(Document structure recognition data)
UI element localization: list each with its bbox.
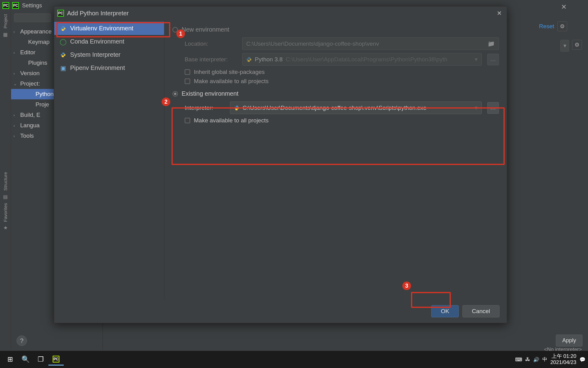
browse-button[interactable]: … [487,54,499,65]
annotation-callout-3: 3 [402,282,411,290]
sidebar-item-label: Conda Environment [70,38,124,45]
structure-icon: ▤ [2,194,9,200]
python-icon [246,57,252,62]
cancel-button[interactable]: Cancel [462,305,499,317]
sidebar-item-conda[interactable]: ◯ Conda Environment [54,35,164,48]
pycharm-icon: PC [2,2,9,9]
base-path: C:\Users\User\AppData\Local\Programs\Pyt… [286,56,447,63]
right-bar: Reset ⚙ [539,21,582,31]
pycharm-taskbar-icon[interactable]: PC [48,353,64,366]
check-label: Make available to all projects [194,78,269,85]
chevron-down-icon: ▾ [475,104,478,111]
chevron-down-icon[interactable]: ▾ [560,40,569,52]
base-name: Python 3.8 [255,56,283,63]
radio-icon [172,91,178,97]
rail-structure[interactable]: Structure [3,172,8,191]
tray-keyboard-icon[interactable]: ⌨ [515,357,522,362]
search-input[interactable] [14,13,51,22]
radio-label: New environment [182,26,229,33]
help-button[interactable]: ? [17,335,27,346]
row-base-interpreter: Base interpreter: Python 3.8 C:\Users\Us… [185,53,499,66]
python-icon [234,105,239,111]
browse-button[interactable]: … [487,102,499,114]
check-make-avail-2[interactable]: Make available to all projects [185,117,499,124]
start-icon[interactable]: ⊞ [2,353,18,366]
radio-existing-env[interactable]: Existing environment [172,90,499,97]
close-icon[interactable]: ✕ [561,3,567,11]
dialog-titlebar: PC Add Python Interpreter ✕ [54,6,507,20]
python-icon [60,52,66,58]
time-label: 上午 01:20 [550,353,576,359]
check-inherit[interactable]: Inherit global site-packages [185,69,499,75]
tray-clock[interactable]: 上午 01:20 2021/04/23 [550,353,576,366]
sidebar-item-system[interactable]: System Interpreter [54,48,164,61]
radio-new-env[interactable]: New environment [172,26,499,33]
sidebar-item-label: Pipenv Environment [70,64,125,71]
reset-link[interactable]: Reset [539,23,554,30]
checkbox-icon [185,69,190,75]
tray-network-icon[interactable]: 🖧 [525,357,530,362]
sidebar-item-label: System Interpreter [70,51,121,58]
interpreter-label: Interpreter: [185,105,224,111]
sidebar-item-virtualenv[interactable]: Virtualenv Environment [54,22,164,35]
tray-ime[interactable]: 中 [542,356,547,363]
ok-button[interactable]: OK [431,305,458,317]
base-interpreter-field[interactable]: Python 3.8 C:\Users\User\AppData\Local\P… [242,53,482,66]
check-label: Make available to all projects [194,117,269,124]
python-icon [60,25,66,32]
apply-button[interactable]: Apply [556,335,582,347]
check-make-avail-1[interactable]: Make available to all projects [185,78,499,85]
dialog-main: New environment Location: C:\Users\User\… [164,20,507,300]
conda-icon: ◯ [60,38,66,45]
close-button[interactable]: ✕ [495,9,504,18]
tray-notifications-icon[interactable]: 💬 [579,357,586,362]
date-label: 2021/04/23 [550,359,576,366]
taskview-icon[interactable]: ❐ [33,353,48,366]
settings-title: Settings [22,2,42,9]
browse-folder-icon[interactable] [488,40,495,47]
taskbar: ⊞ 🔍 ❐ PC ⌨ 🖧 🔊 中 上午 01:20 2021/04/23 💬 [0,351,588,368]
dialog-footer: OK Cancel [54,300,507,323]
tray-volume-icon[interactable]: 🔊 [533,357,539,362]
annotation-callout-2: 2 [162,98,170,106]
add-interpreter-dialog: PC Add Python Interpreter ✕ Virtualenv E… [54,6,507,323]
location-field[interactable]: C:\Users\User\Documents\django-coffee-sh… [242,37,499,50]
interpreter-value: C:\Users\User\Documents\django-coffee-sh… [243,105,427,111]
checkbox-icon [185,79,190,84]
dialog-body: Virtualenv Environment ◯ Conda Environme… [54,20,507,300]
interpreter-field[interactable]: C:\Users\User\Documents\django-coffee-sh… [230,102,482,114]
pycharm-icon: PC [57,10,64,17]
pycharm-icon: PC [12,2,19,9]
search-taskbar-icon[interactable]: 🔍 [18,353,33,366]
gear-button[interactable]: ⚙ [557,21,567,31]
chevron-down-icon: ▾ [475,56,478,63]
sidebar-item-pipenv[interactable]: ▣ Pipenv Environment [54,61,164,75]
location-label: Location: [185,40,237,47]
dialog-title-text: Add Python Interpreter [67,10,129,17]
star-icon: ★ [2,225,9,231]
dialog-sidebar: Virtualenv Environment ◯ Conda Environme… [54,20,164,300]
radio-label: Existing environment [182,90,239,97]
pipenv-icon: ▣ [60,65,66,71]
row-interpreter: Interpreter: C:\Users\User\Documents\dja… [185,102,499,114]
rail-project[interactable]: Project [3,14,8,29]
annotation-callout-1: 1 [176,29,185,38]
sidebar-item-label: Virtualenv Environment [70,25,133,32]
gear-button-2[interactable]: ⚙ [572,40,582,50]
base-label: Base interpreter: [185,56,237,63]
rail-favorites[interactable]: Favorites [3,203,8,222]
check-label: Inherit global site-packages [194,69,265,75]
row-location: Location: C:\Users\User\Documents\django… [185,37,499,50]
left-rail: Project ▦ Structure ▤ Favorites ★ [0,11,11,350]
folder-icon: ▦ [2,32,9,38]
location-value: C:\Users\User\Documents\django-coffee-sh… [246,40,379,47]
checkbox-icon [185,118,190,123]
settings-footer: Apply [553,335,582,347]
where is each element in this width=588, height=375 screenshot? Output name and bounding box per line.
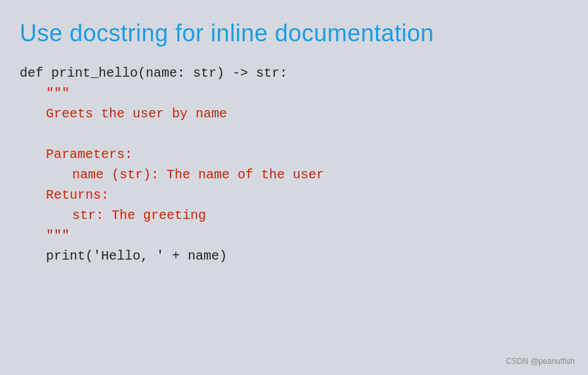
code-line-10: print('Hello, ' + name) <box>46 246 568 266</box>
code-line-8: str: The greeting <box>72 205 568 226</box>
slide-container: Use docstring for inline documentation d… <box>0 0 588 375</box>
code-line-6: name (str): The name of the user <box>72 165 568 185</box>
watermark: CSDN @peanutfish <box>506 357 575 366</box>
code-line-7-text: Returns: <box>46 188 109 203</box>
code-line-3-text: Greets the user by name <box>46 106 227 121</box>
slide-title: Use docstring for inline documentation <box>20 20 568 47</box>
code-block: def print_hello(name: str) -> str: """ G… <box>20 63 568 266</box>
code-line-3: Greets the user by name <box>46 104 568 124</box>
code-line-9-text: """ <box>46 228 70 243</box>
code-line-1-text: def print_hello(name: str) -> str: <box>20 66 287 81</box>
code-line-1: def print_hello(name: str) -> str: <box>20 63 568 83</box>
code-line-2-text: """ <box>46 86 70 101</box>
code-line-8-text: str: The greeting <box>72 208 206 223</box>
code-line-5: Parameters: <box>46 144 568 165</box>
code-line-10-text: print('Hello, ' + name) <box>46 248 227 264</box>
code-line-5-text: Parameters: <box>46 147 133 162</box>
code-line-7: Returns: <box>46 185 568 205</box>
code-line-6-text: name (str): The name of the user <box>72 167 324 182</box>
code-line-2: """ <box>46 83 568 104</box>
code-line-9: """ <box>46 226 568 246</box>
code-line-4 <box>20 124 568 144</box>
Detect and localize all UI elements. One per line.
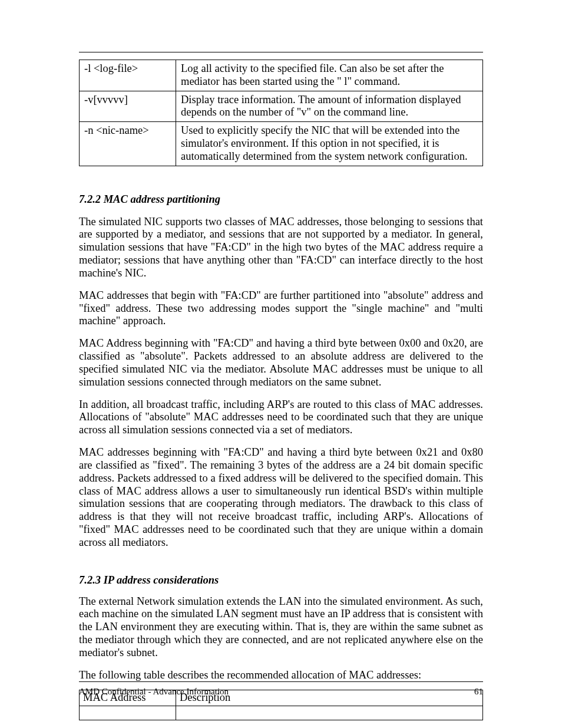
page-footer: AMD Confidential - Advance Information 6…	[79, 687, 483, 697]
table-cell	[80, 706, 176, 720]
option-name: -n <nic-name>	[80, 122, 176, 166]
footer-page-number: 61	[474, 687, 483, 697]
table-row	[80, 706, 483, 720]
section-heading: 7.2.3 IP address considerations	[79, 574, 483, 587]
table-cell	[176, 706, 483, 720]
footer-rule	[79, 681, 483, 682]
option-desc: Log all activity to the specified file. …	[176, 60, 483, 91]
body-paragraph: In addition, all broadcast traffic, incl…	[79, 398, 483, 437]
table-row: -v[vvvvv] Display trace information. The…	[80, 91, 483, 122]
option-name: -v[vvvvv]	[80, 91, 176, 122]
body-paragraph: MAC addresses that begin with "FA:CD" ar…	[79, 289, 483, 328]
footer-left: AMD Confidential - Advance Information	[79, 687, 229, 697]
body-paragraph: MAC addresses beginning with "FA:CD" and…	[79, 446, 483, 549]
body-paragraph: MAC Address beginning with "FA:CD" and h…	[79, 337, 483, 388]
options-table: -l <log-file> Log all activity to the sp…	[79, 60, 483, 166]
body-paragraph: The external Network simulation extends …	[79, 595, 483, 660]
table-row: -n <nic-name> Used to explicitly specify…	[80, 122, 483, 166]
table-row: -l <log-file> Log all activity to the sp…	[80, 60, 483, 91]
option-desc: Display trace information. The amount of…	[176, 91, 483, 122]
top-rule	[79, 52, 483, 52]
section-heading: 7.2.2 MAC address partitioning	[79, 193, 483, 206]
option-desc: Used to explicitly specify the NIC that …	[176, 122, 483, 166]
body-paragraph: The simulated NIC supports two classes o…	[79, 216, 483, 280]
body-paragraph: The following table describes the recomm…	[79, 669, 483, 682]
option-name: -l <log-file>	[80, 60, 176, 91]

[Problem requirements] All lines from the one with "Detect and localize" through the end of the records above must be reproduced exactly, both ends included, and the pictures must be left out.

[Response area]
Detect and localize all UI elements. One per line.
page-footer: AMD Confidential - Advance Information 6…	[79, 687, 483, 697]
table-cell	[80, 706, 176, 720]
option-name: -n <nic-name>	[80, 122, 176, 166]
footer-page-number: 61	[474, 687, 483, 697]
table-row	[80, 706, 483, 720]
section-heading: 7.2.3 IP address considerations	[79, 574, 483, 587]
table-cell	[176, 706, 483, 720]
footer-rule	[79, 681, 483, 682]
option-desc: Log all activity to the specified file. …	[176, 60, 483, 91]
body-paragraph: In addition, all broadcast traffic, incl…	[79, 398, 483, 437]
table-row: -v[vvvvv] Display trace information. The…	[80, 91, 483, 122]
option-name: -v[vvvvv]	[80, 91, 176, 122]
body-paragraph: MAC addresses that begin with "FA:CD" ar…	[79, 289, 483, 328]
footer-left: AMD Confidential - Advance Information	[79, 687, 229, 697]
body-paragraph: MAC addresses beginning with "FA:CD" and…	[79, 446, 483, 549]
body-paragraph: MAC Address beginning with "FA:CD" and h…	[79, 337, 483, 388]
options-table: -l <log-file> Log all activity to the sp…	[79, 60, 483, 166]
body-paragraph: The external Network simulation extends …	[79, 595, 483, 660]
table-row: -n <nic-name> Used to explicitly specify…	[80, 122, 483, 166]
table-row: -l <log-file> Log all activity to the sp…	[80, 60, 483, 91]
option-desc: Display trace information. The amount of…	[176, 91, 483, 122]
top-rule	[79, 52, 483, 52]
section-heading: 7.2.2 MAC address partitioning	[79, 193, 483, 206]
option-desc: Used to explicitly specify the NIC that …	[176, 122, 483, 166]
body-paragraph: The simulated NIC supports two classes o…	[79, 216, 483, 280]
body-paragraph: The following table describes the recomm…	[79, 669, 483, 682]
option-name: -l <log-file>	[80, 60, 176, 91]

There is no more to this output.